» **ABOUT THIS TASK**
Pick out the lines in the listing below that contain the word "Centro" and copy them.

========

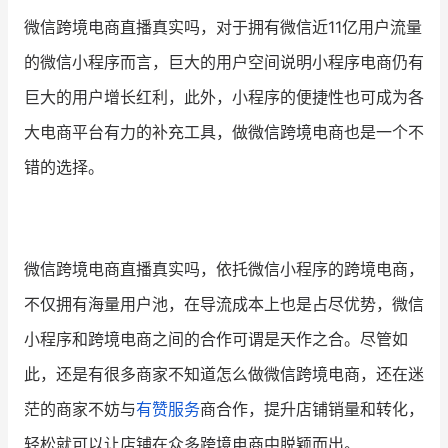
微信跨境电商直播真实吗，对于拥有微信近11亿用户流量
的微信小程序而言，巨大的用户空间说明小程序电商仍有
巨大的用户增长红利，此外，小程序的便捷性也可成为各
大电商平台有力的补充工具，做微信跨境电商也是一个不
错的选择。
微信跨境电商直播真实吗，依托微信小程序的跨境电商，
不仅拥有海量用户池，在导流成本上也是占尽优势，微信
小程序和跨境电商之间的合作可谓是天作之合。尽管如
此，还是有很多商家不知道怎么做微信跨境电商，还在迷
茫的商家不妨与
有赞服务
商合作，提升店铺销量和转化，
轻松就可以让店铺在众多跨境电商中脱颖而出。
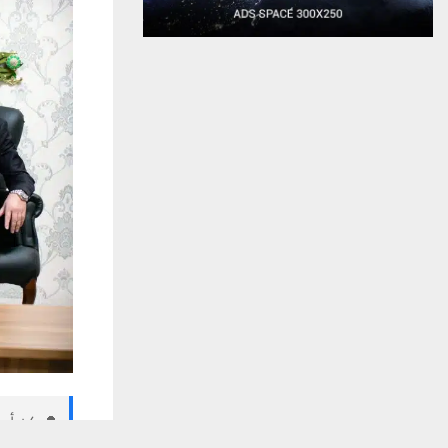
🔔 كن أول
يستخدم هذا الموقع ملفات تعريف الارتباط لت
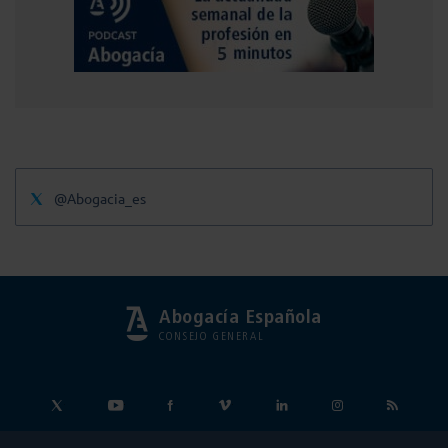
@Abogacia_es
Abogacía Española
CONSEJO GENERAL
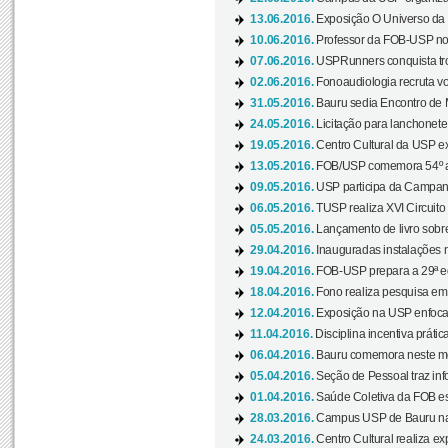
13.06.2016.
Exposição O Universo da C
10.06.2016.
Professor da FOB-USP no
07.06.2016.
USPRunners conquista tro
02.06.2016.
Fonoaudiologia recruta vo
31.05.2016.
Bauru sedia Encontro de M
24.05.2016.
Licitação para lanchonet
19.05.2016.
Centro Cultural da USP ex
13.05.2016.
FOB/USP comemora 54º an
09.05.2016.
USP participa da Campanh
06.05.2016.
TUSP realiza XVI Circuito
05.05.2016.
Lançamento de livro sobr
29.04.2016.
Inauguradas instalações 
19.04.2016.
FOB-USP prepara a 29ª e
18.04.2016.
Fono realiza pesquisa em m
12.04.2016.
Exposição na USP enfoca u
11.04.2016.
Disciplina incentiva prática
06.04.2016.
Bauru comemora neste mês
05.04.2016.
Seção de Pessoal traz info
01.04.2016.
Saúde Coletiva da FOB es
28.03.2016.
Campus USP de Bauru na l
24.03.2016.
Centro Cultural realiza ex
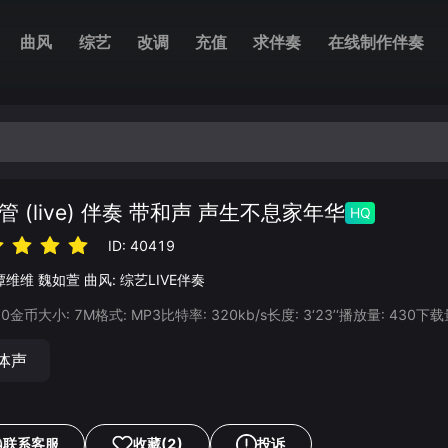
曲风
综艺
改调
充值
求伴奏
在线制作伴奏
管 (live) 伴奏 带和声 声生不息家年华
HQ
ID:
40419
谭维维
魏如萱
曲风:
综艺LIVE伴奏
20
金币
大小:
7
M
格式:
MP3
比特率:
320
kb/s
长度:
3‘23’‘
播放量:
430
下载
体声
联系客服
收藏
(2)
投诉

========

» **EXERCISE RESPONSE**
Centro Cultural da USP ex
Centro Cultural realiza ex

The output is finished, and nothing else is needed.